The defense has a chance because the front four could turn into one of the league's better units, if—and here come the ifs—No. 1 draft pick Kevin Carter develops at right end, Sean Gilbert on the other side stays healthy, and cat-quick but under-sized (6'1", 270 pounds) D'Marco Farr doesn't wear down. We will attack more, says the new coordinator, Willie Shaw, of his defensive unit, but new coordinators always say that. The thing is, who are you attacking with?
Did you happen to notice that the Carolina Panthers gave up only 62 points in five exhibition games? Yeah, I know, preseason stats are for fools, but 12.4 points a game is still impressive for new kids on the block. And that number may be more significant in this case because the Panther coach is Dom Capers, who spent the last two seasons coordinating the monster defense of the Steelers.

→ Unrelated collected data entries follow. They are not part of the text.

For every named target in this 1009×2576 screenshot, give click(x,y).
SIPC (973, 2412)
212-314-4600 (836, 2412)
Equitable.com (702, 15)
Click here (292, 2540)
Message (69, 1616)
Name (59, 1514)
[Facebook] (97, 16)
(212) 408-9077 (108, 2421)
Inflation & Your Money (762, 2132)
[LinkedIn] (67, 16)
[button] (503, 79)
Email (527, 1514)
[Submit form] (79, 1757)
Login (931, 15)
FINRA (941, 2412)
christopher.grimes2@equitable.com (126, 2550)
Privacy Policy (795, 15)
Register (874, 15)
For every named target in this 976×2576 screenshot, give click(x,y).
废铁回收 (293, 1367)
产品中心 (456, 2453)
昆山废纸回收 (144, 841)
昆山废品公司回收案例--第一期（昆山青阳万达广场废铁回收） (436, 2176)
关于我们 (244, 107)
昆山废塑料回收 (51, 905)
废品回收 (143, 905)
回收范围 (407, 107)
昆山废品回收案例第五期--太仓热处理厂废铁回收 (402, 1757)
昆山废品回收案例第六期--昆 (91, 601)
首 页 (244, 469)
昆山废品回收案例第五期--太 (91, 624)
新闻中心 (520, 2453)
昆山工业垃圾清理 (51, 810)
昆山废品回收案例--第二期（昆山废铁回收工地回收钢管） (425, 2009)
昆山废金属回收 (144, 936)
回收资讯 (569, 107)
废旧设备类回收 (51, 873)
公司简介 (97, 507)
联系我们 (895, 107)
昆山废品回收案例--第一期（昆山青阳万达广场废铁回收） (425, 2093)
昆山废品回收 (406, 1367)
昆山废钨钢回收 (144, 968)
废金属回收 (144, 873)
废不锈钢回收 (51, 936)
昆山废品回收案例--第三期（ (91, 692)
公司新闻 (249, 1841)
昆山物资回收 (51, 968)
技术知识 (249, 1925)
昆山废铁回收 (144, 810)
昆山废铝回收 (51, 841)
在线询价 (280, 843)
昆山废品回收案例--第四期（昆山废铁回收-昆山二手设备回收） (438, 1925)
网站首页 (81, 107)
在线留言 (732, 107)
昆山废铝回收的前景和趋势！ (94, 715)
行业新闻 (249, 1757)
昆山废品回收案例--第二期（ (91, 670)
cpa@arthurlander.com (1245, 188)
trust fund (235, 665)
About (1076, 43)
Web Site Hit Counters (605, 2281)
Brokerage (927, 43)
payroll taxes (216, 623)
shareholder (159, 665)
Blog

Did you also happen to notice that the young offensive line showed some real quality? "I've got a rookie left guard named Andrew Peterson [a fifth-round draft pick] that no one's ever heard of," says line coach Jim McNally, who coached Anthony Munoz in Cincinnati, "and a free agent named Brandon Hayes and a left tackle named Blake Brockermeyer [a No. 1 pick] who are exciting players. You watch. We're going to have a good unit."
Which is crucial because the running game is iffy—Randy Baldwin, best known as a return man, is Carolina's No. 1 back—and Frank Reich, a free-agent signee, is 33 years old. "People warned me about playing behind an expansion-team line, about all the hits I'd take," says Reich, who backed up Jim Kelly in Buffalo. "But it was never a factor in my decision. I wanted a chance to play."
Carolina signed an NFL-high 17 unrestricted free agents. It had 11 draft choices, which general manager Bill Polian parlayed into three first-rounders. The Panthers will have 11 more next year. Four victories, which would be a record for an expansion team, is a strong possibility.